Le référencement d’un produit ou d’une gamme de produits est-il susceptible d’indiquer la provenance commerciale des produits marqués au consommateur ? Le cas échéant, l’imitation par un opérateur économique de la marque d’un concurrent à titre de référencement constitue-t-elle une contrefaçon du droit de marque ?
Le 23 janvier 2019, la chambre commerciale de la Cour de cassation s’est positionnée en confirmant la décision rendue par la cour d’appel de Douai. La Haute Juridiction a retenu que la dénomination servant de référencement d’une gamme de modèles peut être utilisée à titre de marque.
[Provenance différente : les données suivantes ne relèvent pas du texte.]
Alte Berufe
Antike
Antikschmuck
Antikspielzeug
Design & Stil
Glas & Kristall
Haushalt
Par conséquent, le juge peut déduire par un faisceau d’indices qu’un référencement est susceptible de remplir la fonction essentielle de garantie d’identité d’origine propre à la marque.
Si l’absence d’identité entre marque et référencement est patent (I), le référencement est susceptible d’exercer une garantie de provenance propre à rattacher son régime de signe distinctif à celui plus spécifique du droit de marque (II).
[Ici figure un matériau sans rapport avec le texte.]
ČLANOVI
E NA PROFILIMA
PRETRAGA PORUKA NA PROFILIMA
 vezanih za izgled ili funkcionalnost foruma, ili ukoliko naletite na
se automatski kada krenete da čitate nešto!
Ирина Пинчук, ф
I. L’absence d’identité entre marque et référencement
L’usage non-équivoque du référencement dans la vie des affaires (A) ne peut seul prouver que le signe remplisse une fonction de garantie de provenance. Encore faut-il que le signe soit utilisé en tant que marque et non en tant que simple désignation de produits (B).
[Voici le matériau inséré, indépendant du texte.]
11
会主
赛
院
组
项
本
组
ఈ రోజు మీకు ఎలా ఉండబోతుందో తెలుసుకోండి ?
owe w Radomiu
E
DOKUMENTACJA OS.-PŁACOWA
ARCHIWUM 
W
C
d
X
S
A. Un usage non-équivoque du référencement dans la vie des affaires
En 2002, la Cour de Justice indiquait que le titulaire d’un droit de marque peut s’opposer à l’usage fait par un tiers d’un signe identique à une marque valablement enregistrée, sur des produits identiques à ceux pour lesquels cette dernière est enregistrée, si cet usage est réalisé dans la vie des affaires2. La Cour rappelait que l’usage d’un signe identique à la marque est susceptible de mettre en péril la garantie de provenance qui constitue la fonction essentielle de la marque.
À cet égard, la Cour de cassation s’est en l’occurrence interrogée sur la capacité d’un référencement à constituer une atteinte à une marque valablement enregistrée. En l’espèce, la société Caravane, titulaire de la marque française verbale et de la marque internationale verbale « Caravane », poursuivait la société Roche Bobois pour la commercialisation de produits sous l’appellation « Karawan ». Selon la société Caravane, la société Roche Bobois aurait contrefait ses marques française et internationale en reprenant une dénomination quasiment identique afin de désigner des produits identiques, à savoir des canapés.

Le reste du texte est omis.